自己ベストが大会コースレコード新!8バーディ・ノーボギーの“64”を叩き出した山田成美

自己ベストが大会コースレコード新!8バーディ・ノーボギーの“64”を叩き出した山田成美

トーナメントコース記録を更新!山田成美が自身初の首位発進(撮影:米山聡明)

<ニチレイレディス 初日◇16日◇袖ヶ浦カンツリークラブ 新袖コース(6,566ヤード・パー72)>

千葉県の名門・袖ヶ浦カンツリークラブ 新袖コースで開幕した「ニチレイレディス」。その初日、27歳の伏兵、山田成美が8バーディ・ノーボギーの“64”をマーク。トーナメントコースレコードを1打更新し、8バーディ単独首位のロケットスタートを見せた。


インコースからスタートした山田にとって最終ホールとなった9番パー4。ここをパーセーブできれば、“64”でホールアウトし、トーナメントコースレコード更新となる。ところが、簡単に記録達成とはいかないのか、2打目をグリーン奥のバンカーに入れてしまう。アゴが高く、ピンまでは下り傾斜の難しい状況だ。それでも山田に焦りはなかった。ピンをわずかにオーバーさせたところでボールを止め、見事にパーセーブ。過去4人が破れなかった“65”の壁をぶち破ってみせた。

「正直驚いています。
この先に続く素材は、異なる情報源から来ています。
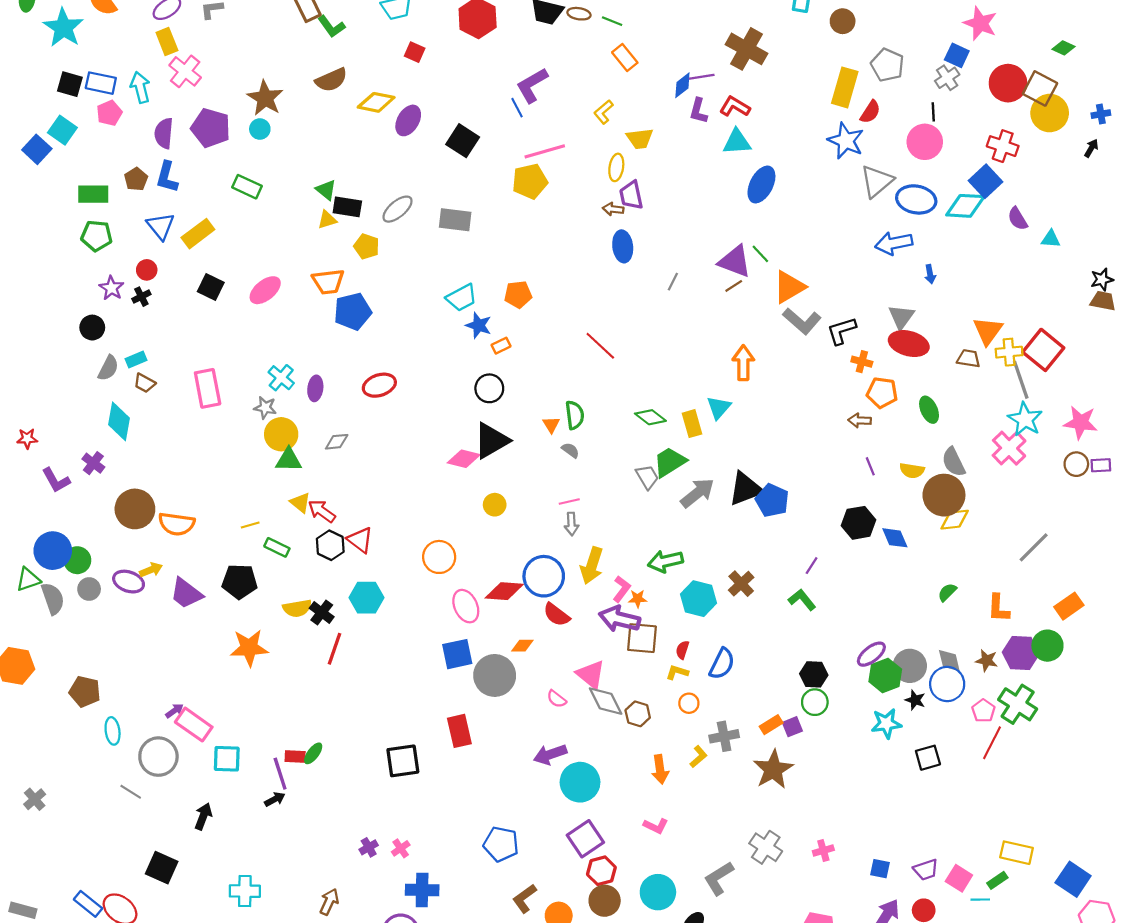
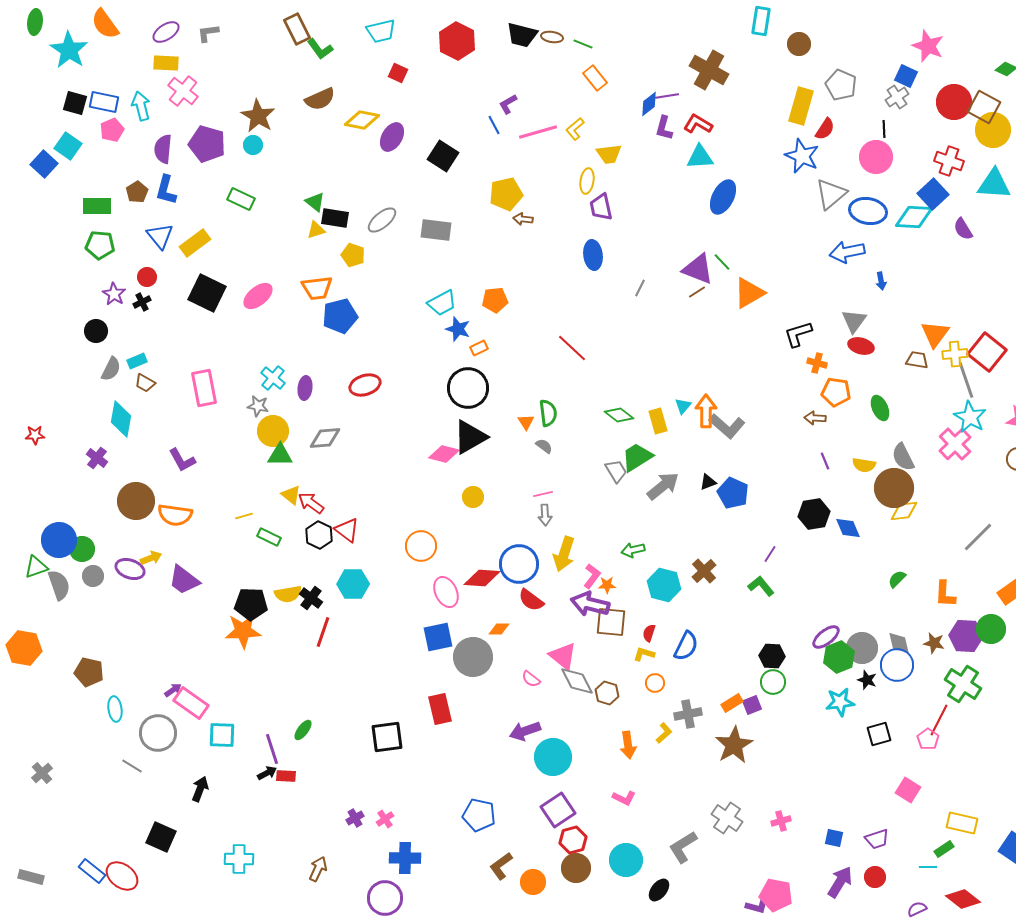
yellow rectangle: (167, 41) -> (166, 63), turned -65
purple L-shape: (532, 85) -> (508, 104), size x0.6
pink line: (545, 151) -> (538, 132), moved
brown arrow: (613, 209) -> (523, 219), moved
cyan triangle: (1051, 239) -> (994, 184), moved, size x1.8
black square: (211, 287) -> (207, 293), size x1.5
gray L-shape: (802, 321) -> (727, 426), moved
red ellipse: (909, 344) -> (861, 346), size x0.7
orange arrow: (743, 363) -> (706, 411), moved
black circle: (489, 388) -> (468, 388), size x1.5
cyan triangle: (719, 408) -> (683, 406), size x0.7
gray diamond: (337, 442) -> (325, 438), size x1.4
purple L-shape: (56, 480) -> (182, 460), moved
black triangle: (745, 489) -> (708, 482), size x0.5
green arrow: (665, 561) -> (633, 550), size x0.7
black pentagon: (240, 582) -> (251, 604), moved
pink pentagon: (983, 711) -> (928, 739), moved
red rectangle: (295, 757) -> (286, 776), moved
pink square: (959, 878) -> (908, 790), moved

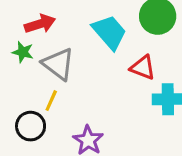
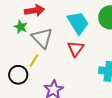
red triangle: (143, 68) -> (76, 49), moved, turned 36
64は自己ベストですが、不思議とラウンド中は落ち着いていました。グリーンが小さい分、ショットがよければいいスコアが出るかなと思ってはいたものの、まさかここまでいいとは予想外ですね」

それも当然だろう。プロ転向後、レギュラーツアーでのベストスコアは昨年の「ゴルフ5レディス」でマークした“69”。今年は開幕戦から9試合連続で予選落ちを喫し、出場15試合で予選通過できたのはわずか2試合しかなかったからだ。ただ、好スコアが出る兆候はあった。

「キャディを務めて頂いている松弘泰三コーチから重心の位置を低くしてみてはどうかというアドバイスを受けたんです。その結果、インパクトが厚くなり、ショットが安定するようになったんです」

さらに、先々週の「ヨネックスレディスゴルフトーナメント」からパターをオデッセイのオー・ワークス♯1Wに替えた結果、ボールの転がりがよくなりこの日2・5メートルのバーディパットを5回も沈めた。“64”はフロックではなく、山田なりの根拠がしっかりとあったといえる。2日目を生まれて初めてのトーナメントリーダーとして迎えるが、大勢のギャラリーが見つめる中でも、気負わずに回ることができれば、今年の目標であるツアー優勝も視界に入ってくるだろう。